Figure 1 Study Flowchart of HPV Genotype Distribution Analysis in Women with ASC-US Cytology.

When 705 ASC-US cases included in the study were examined; mean age was 44.56±11.38 years, BMI was 29.37±4 kg/m², age at first coitus was 20.99±2.3 years and mean duration of marriage was 21.35±10.74 years. 33.8% of the patients (n=238) were concentrated in the 40–49 age group. According to the education status, more than half of the cases were primary school graduates (%51.2, n=361). While the prevalence of smoking was determined as 47.5% (n=335), the majority of the cases had a single partner history (%79.1, n=558) and STD negativity (%97.6, n=688). Among contraceptive methods, intrauterine devices (28.2%, n=199) and oral contraceptives (20%, n=141) are prominent. Multiparity (71.2%, n=502) was found to be dominant in parity distribution, and normal spontaneous delivery was recorded as the mode of delivery in 63% (n=444) (Table 1).

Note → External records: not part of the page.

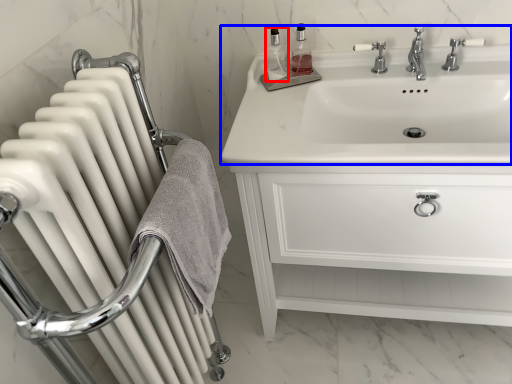 Question: Which object is closer to the camera taking this photo, toiletry (highlighted by a red box) or sink (highlighted by a blue box)?

Choices:
 (A) toiletry
 (B) sink

Answer: (B) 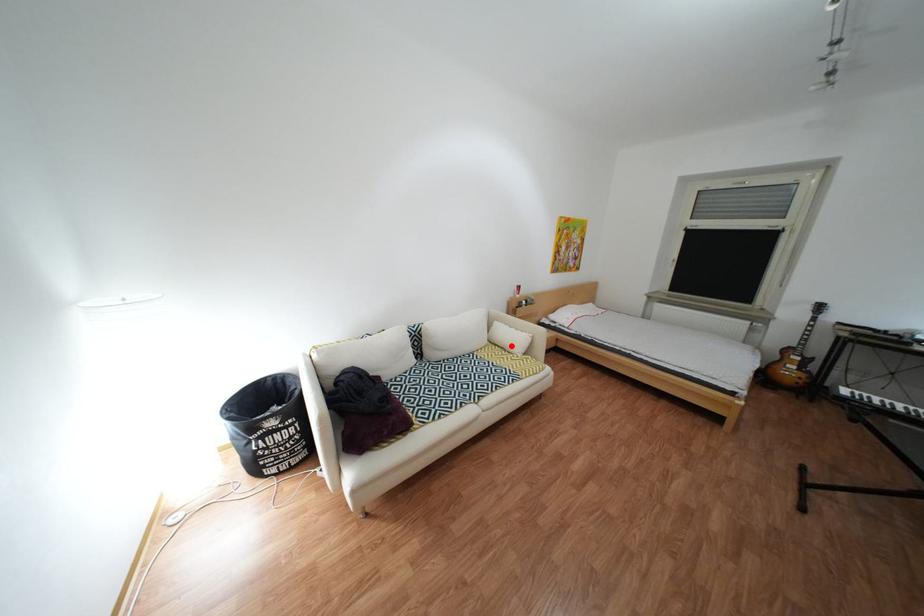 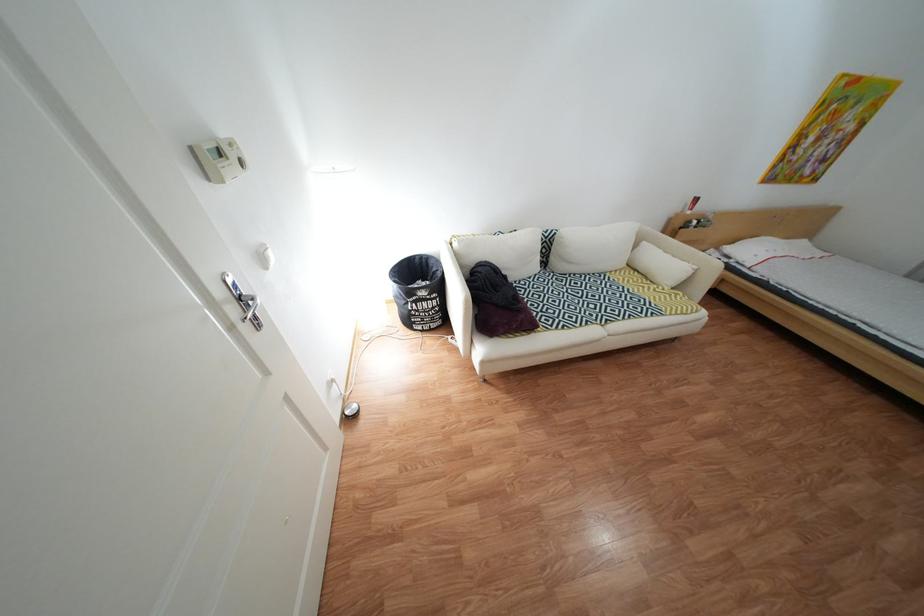 Locate, in the second image, the point that corresponds to the highlighted location in the first image.

(651, 272)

Table 1 Distribution of Socio-Demographic and Clinical Characteristics (n=705)

In the analysis of 199 HPV positive patients, the most common finding was single genotype positivity, with HPV 16 (25.6%, n=51) dominating this group. This was followed by HPV 51 (7%, n=14), HPV 31 (6.5%, n=13), HPV 45 (6%, n=12), HPV 18 (3.5%, n=7) and HPV 56 (3.5%, n=7), respectively. These six genotypes represented 52.3% (n=104) of single genotype positive patients. The most common combination in multiple infections was HPV 16 and 33 (2%, n=4). Other significant combinations included HPV 16/52 (n=3), HPV 31/51 (n=1) and HPV 16/18/51 (n=2). The total prevalence of multiple infections was calculated as 15.6% (n=31) (Table 2).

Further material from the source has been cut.